[WHAT TO DO]: Within the material below, transcribe exactly the lines from the one holding "Area Forze Armate" through the one holding "килограммы, миллилитры, литры и штуки, так", keeping both ends and skipping the rest.

[INPUT DATA]:
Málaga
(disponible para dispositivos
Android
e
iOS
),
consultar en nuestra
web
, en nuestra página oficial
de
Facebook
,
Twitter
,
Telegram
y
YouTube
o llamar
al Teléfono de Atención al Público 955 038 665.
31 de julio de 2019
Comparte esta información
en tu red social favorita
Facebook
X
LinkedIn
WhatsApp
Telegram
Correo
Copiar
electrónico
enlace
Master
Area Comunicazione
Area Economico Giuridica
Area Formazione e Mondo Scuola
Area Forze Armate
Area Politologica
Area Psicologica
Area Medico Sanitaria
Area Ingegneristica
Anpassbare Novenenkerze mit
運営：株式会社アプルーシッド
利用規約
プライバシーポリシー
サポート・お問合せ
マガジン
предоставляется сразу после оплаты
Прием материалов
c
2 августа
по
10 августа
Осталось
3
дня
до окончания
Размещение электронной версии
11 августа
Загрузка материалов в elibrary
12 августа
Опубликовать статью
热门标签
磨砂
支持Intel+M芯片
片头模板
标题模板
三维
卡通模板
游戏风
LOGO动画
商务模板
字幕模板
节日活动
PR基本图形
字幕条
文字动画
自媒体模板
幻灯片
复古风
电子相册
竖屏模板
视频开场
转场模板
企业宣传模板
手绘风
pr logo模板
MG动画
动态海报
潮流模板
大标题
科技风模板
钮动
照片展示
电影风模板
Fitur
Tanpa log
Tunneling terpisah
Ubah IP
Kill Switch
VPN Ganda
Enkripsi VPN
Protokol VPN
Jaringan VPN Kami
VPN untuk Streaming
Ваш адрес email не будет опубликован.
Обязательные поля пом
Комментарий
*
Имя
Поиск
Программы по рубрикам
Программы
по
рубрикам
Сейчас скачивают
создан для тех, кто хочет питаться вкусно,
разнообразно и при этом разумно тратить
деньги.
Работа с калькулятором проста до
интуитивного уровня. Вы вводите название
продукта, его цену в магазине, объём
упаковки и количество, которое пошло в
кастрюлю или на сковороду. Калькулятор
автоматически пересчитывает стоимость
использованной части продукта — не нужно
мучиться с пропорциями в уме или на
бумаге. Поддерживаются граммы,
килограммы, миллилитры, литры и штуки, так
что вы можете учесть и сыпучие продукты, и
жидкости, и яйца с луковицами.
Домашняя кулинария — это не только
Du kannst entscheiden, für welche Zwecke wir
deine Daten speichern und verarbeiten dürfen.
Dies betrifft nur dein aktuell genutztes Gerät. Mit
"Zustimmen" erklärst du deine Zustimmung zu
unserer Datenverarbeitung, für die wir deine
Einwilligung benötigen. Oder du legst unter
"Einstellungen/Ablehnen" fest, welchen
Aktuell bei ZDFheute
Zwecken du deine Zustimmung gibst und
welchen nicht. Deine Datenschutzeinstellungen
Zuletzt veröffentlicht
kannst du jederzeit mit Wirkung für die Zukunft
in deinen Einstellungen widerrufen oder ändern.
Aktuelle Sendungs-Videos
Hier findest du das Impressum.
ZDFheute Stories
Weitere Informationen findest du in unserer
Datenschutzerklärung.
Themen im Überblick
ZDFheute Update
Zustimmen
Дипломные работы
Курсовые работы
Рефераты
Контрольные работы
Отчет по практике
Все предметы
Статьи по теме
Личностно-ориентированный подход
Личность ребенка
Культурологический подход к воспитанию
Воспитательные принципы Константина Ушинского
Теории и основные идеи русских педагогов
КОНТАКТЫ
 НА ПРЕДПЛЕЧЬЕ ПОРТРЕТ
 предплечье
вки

[PROBLEM SOLUTION]:
Area Forze Armate
Area Politologica
Area Psicologica
Area Medico Sanitaria
Area Ingegneristica
Anpassbare Novenenkerze mit
運営：株式会社アプルーシッド
利用規約
プライバシーポリシー
サポート・お問合せ
マガジン
предоставляется сразу после оплаты
Прием материалов
c
2 августа
по
10 августа
Осталось
3
дня
до окончания
Размещение электронной версии
11 августа
Загрузка материалов в elibrary
12 августа
Опубликовать статью
热门标签
磨砂
支持Intel+M芯片
片头模板
标题模板
三维
卡通模板
游戏风
LOGO动画
商务模板
字幕模板
节日活动
PR基本图形
字幕条
文字动画
自媒体模板
幻灯片
复古风
电子相册
竖屏模板
视频开场
转场模板
企业宣传模板
手绘风
pr logo模板
MG动画
动态海报
潮流模板
大标题
科技风模板
钮动
照片展示
电影风模板
Fitur
Tanpa log
Tunneling terpisah
Ubah IP
Kill Switch
VPN Ganda
Enkripsi VPN
Protokol VPN
Jaringan VPN Kami
VPN untuk Streaming
Ваш адрес email не будет опубликован.
Обязательные поля пом
Комментарий
*
Имя
Поиск
Программы по рубрикам
Программы
по
рубрикам
Сейчас скачивают
создан для тех, кто хочет питаться вкусно,
разнообразно и при этом разумно тратить
деньги.
Работа с калькулятором проста до
интуитивного уровня. Вы вводите название
продукта, его цену в магазине, объём
упаковки и количество, которое пошло в
кастрюлю или на сковороду. Калькулятор
автоматически пересчитывает стоимость
использованной части продукта — не нужно
мучиться с пропорциями в уме или на
бумаге. Поддерживаются граммы,
килограммы, миллилитры, литры и штуки, так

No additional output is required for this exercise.